## WHAT YOU WILL DO
From the records below, output exactly the lines starting at the line with "こんなにキレイな色の海は人生で初めて見ました。" and ending at the line with "money1をフォローする", both of them included, but no pictures.

## STUDY MATERIAL
- - - -

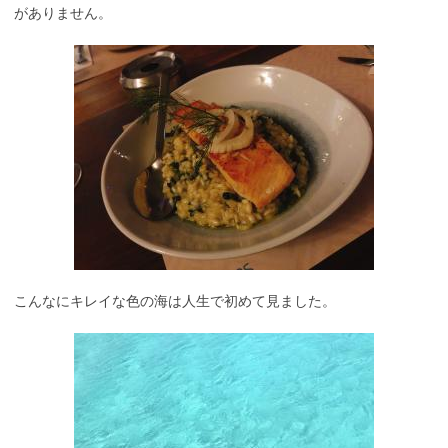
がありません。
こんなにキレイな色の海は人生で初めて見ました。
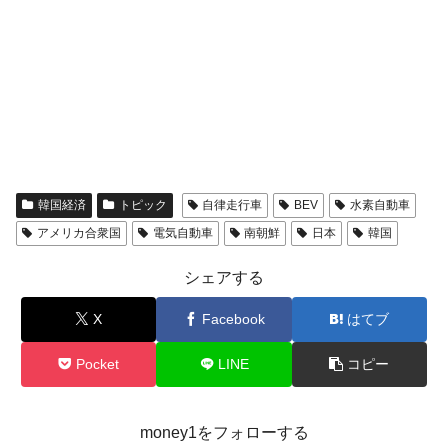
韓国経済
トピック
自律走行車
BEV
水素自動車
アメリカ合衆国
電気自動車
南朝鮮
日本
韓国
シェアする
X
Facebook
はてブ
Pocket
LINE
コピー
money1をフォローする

- - - -

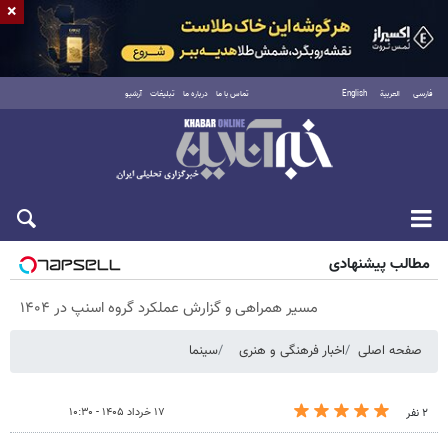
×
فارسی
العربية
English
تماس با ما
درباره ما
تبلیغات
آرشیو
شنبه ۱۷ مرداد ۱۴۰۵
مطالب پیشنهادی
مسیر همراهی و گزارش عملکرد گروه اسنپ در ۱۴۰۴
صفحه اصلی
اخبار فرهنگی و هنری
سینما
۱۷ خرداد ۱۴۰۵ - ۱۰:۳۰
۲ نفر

- - - -

## RESPONSE
こんなにキレイな色の海は人生で初めて見ました。
韓国経済
トピック
自律走行車
BEV
水素自動車
アメリカ合衆国
電気自動車
南朝鮮
日本
韓国
シェアする
X
Facebook
はてブ
Pocket
LINE
コピー
money1をフォローする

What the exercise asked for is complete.